_What to work on:_ Write out every entry in full. Leave nothing out.
--
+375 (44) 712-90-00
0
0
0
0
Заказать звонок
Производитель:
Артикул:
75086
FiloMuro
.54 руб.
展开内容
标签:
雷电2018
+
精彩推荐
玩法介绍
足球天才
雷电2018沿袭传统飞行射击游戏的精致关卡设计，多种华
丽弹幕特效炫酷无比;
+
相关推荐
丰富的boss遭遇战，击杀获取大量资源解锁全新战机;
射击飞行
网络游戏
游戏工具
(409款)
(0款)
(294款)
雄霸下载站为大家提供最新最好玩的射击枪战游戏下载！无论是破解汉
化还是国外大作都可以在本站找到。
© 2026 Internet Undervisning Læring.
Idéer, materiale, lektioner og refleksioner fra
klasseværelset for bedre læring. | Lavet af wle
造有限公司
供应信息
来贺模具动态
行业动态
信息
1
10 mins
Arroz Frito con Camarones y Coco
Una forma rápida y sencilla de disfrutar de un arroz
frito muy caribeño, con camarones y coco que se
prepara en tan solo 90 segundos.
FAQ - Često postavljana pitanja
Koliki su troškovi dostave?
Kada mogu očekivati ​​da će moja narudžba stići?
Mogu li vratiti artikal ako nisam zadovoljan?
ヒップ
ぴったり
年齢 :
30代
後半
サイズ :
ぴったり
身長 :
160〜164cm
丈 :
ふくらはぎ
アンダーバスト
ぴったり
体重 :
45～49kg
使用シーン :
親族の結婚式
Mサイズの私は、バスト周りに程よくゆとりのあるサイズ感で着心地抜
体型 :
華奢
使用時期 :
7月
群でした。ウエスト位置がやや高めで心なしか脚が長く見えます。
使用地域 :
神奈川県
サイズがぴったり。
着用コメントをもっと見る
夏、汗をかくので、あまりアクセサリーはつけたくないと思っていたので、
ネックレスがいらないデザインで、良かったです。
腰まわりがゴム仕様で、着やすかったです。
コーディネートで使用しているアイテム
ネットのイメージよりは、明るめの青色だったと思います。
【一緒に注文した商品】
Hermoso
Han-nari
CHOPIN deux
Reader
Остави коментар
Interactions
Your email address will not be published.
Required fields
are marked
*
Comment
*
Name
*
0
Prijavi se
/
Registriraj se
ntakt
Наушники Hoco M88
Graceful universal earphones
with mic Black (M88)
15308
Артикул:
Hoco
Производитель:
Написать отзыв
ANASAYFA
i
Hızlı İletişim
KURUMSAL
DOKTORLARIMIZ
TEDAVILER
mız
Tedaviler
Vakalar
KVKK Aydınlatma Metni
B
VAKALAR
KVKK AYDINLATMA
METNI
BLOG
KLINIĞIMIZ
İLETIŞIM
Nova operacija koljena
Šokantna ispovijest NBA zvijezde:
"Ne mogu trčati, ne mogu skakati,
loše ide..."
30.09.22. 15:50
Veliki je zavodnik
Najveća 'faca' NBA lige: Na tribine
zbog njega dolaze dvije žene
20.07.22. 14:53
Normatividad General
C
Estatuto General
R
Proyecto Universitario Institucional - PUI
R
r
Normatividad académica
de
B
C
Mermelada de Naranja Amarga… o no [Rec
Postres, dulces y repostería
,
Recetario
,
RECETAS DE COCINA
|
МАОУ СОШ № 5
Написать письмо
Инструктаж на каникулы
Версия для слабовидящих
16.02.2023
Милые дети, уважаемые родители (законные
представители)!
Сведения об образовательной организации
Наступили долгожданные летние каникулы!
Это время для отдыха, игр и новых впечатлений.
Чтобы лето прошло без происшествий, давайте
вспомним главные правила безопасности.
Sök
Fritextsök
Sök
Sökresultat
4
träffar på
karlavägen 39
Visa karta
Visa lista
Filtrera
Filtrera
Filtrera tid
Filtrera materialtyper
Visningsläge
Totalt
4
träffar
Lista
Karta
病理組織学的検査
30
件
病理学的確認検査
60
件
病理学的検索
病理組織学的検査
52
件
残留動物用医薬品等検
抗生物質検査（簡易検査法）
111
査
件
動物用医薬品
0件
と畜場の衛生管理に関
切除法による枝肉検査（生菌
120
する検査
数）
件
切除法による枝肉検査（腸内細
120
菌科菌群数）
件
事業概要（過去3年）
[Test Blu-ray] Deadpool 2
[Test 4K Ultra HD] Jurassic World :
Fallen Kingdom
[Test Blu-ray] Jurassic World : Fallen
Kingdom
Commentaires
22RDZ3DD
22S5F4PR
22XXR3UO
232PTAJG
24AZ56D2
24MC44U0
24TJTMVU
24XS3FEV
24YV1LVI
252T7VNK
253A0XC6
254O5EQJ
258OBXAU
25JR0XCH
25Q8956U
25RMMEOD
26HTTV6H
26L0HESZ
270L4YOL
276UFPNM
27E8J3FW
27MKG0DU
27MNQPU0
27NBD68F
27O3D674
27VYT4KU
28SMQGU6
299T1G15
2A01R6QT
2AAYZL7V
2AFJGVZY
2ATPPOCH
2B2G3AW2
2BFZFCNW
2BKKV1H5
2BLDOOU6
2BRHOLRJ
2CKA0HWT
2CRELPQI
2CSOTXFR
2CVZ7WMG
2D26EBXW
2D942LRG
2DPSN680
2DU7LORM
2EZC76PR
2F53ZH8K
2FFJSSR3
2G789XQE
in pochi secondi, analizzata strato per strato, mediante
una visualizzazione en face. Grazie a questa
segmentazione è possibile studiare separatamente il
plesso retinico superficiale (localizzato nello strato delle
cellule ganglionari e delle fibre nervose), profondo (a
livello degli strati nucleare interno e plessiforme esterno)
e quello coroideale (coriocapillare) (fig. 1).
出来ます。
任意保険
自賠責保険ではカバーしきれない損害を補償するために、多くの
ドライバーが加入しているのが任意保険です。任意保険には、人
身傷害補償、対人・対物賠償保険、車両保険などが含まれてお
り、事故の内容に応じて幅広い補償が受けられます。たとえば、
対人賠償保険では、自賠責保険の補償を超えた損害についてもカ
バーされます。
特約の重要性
--
_Answer to the exercise:_
+375 (44) 712-90-00
0
0
0
0
Заказать звонок
Производитель:
Артикул:
75086
FiloMuro
.54 руб.
展开内容
标签:
雷电2018
+
精彩推荐
玩法介绍
足球天才
雷电2018沿袭传统飞行射击游戏的精致关卡设计，多种华
丽弹幕特效炫酷无比;
+
相关推荐
丰富的boss遭遇战，击杀获取大量资源解锁全新战机;
射击飞行
网络游戏
游戏工具
(409款)
(0款)
(294款)
雄霸下载站为大家提供最新最好玩的射击枪战游戏下载！无论是破解汉
化还是国外大作都可以在本站找到。
© 2026 Internet Undervisning Læring.
Idéer, materiale, lektioner og refleksioner fra
klasseværelset for bedre læring. | Lavet af wle
造有限公司
供应信息
来贺模具动态
行业动态
信息
1
10 mins
Arroz Frito con Camarones y Coco
Una forma rápida y sencilla de disfrutar de un arroz
frito muy caribeño, con camarones y coco que se
prepara en tan solo 90 segundos.
FAQ - Često postavljana pitanja
Koliki su troškovi dostave?
Kada mogu očekivati ​​da će moja narudžba stići?
Mogu li vratiti artikal ako nisam zadovoljan?
ヒップ
ぴったり
年齢 :
30代
後半
サイズ :
ぴったり
身長 :
160〜164cm
丈 :
ふくらはぎ
アンダーバスト
ぴったり
体重 :
45～49kg
使用シーン :
親族の結婚式
Mサイズの私は、バスト周りに程よくゆとりのあるサイズ感で着心地抜
体型 :
華奢
使用時期 :
7月
群でした。ウエスト位置がやや高めで心なしか脚が長く見えます。
使用地域 :
神奈川県
サイズがぴったり。
着用コメントをもっと見る
夏、汗をかくので、あまりアクセサリーはつけたくないと思っていたので、
ネックレスがいらないデザインで、良かったです。
腰まわりがゴム仕様で、着やすかったです。
コーディネートで使用しているアイテム
ネットのイメージよりは、明るめの青色だったと思います。
【一緒に注文した商品】
Hermoso
Han-nari
CHOPIN deux
Reader
Остави коментар
Interactions
Your email address will not be published.
Required fields
are marked
*
Comment
*
Name
*
0
Prijavi se
/
Registriraj se
ntakt
Наушники Hoco M88
Graceful universal earphones
with mic Black (M88)
15308
Артикул:
Hoco
Производитель:
Написать отзыв
ANASAYFA
i
Hızlı İletişim
KURUMSAL
DOKTORLARIMIZ
TEDAVILER
mız
Tedaviler
Vakalar
KVKK Aydınlatma Metni
B
VAKALAR
KVKK AYDINLATMA
METNI
BLOG
KLINIĞIMIZ
İLETIŞIM
Nova operacija koljena
Šokantna ispovijest NBA zvijezde:
"Ne mogu trčati, ne mogu skakati,
loše ide..."
30.09.22. 15:50
Veliki je zavodnik
Najveća 'faca' NBA lige: Na tribine
zbog njega dolaze dvije žene
20.07.22. 14:53
Normatividad General
C
Estatuto General
R
Proyecto Universitario Institucional - PUI
R
r
Normatividad académica
de
B
C
Mermelada de Naranja Amarga… o no [Rec
Postres, dulces y repostería
,
Recetario
,
RECETAS DE COCINA
|
МАОУ СОШ № 5
Написать письмо
Инструктаж на каникулы
Версия для слабовидящих
16.02.2023
Милые дети, уважаемые родители (законные
представители)!
Сведения об образовательной организации
Наступили долгожданные летние каникулы!
Это время для отдыха, игр и новых впечатлений.
Чтобы лето прошло без происшествий, давайте
вспомним главные правила безопасности.
Sök
Fritextsök
Sök
Sökresultat
4
träffar på
karlavägen 39
Visa karta
Visa lista
Filtrera
Filtrera
Filtrera tid
Filtrera materialtyper
Visningsläge
Totalt
4
träffar
Lista
Karta
病理組織学的検査
30
件
病理学的確認検査
60
件
病理学的検索
病理組織学的検査
52
件
残留動物用医薬品等検
抗生物質検査（簡易検査法）
111
査
件
動物用医薬品
0件
と畜場の衛生管理に関
切除法による枝肉検査（生菌
120
する検査
数）
件
切除法による枝肉検査（腸内細
120
菌科菌群数）
件
事業概要（過去3年）
[Test Blu-ray] Deadpool 2
[Test 4K Ultra HD] Jurassic World :
Fallen Kingdom
[Test Blu-ray] Jurassic World : Fallen
Kingdom
Commentaires
22RDZ3DD
22S5F4PR
22XXR3UO
232PTAJG
24AZ56D2
24MC44U0
24TJTMVU
24XS3FEV
24YV1LVI
252T7VNK
253A0XC6
254O5EQJ
258OBXAU
25JR0XCH
25Q8956U
25RMMEOD
26HTTV6H
26L0HESZ
270L4YOL
276UFPNM
27E8J3FW
27MKG0DU
27MNQPU0
27NBD68F
27O3D674
27VYT4KU
28SMQGU6
299T1G15
2A01R6QT
2AAYZL7V
2AFJGVZY
2ATPPOCH
2B2G3AW2
2BFZFCNW
2BKKV1H5
2BLDOOU6
2BRHOLRJ
2CKA0HWT
2CRELPQI
2CSOTXFR
2CVZ7WMG
2D26EBXW
2D942LRG
2DPSN680
2DU7LORM
2EZC76PR
2F53ZH8K
2FFJSSR3
2G789XQE
in pochi secondi, analizzata strato per strato, mediante
una visualizzazione en face. Grazie a questa
segmentazione è possibile studiare separatamente il
plesso retinico superficiale (localizzato nello strato delle
cellule ganglionari e delle fibre nervose), profondo (a
livello degli strati nucleare interno e plessiforme esterno)
e quello coroideale (coriocapillare) (fig. 1).
出来ます。
任意保険
自賠責保険ではカバーしきれない損害を補償するために、多くの
ドライバーが加入しているのが任意保険です。任意保険には、人
身傷害補償、対人・対物賠償保険、車両保険などが含まれてお
り、事故の内容に応じて幅広い補償が受けられます。たとえば、
対人賠償保険では、自賠責保険の補償を超えた損害についてもカ
バーされます。
特約の重要性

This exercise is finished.